*** Opening Given entries ***

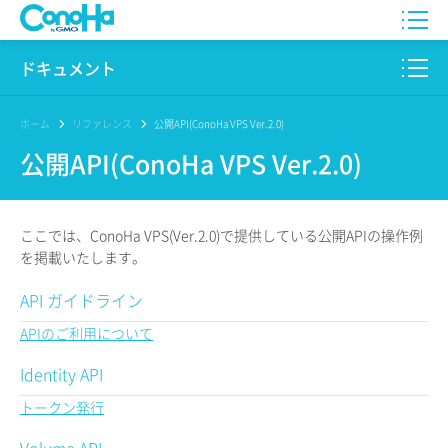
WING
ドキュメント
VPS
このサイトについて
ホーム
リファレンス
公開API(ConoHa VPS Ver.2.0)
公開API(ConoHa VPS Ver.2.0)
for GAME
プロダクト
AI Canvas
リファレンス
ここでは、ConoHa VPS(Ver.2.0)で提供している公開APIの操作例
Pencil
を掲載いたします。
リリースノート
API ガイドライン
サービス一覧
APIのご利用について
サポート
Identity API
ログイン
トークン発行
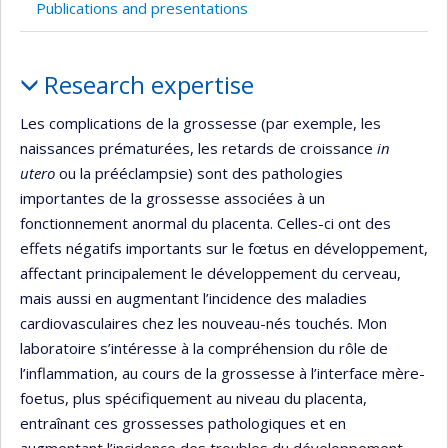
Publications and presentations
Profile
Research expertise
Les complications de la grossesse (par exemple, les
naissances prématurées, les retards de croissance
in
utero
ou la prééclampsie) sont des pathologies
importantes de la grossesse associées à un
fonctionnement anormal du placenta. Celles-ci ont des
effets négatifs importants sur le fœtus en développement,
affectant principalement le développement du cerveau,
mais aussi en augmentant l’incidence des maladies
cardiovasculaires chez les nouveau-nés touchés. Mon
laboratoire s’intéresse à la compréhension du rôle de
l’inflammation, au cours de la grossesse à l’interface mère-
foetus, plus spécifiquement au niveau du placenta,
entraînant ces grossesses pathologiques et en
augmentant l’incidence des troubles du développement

*** Closing Given entries ***
*** Opening Given entries ***

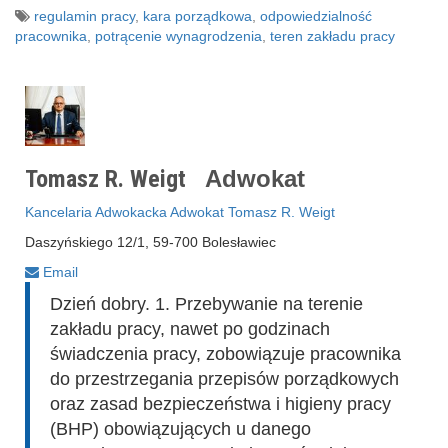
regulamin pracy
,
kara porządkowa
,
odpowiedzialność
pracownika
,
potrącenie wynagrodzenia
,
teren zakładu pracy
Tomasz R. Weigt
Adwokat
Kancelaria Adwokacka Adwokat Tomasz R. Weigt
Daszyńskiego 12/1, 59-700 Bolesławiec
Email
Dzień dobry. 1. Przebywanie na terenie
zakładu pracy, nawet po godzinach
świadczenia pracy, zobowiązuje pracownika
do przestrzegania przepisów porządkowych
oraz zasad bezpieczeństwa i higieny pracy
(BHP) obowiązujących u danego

*** Closing Given entries ***

* To do: Above are the entries. Quote exactly the lines from the one bearing "świadczenia pracy, zobowiązuje pracownika" through the one bearing "(BHP) obowiązujących u danego".

* Answer:
świadczenia pracy, zobowiązuje pracownika
do przestrzegania przepisów porządkowych
oraz zasad bezpieczeństwa i higieny pracy
(BHP) obowiązujących u danego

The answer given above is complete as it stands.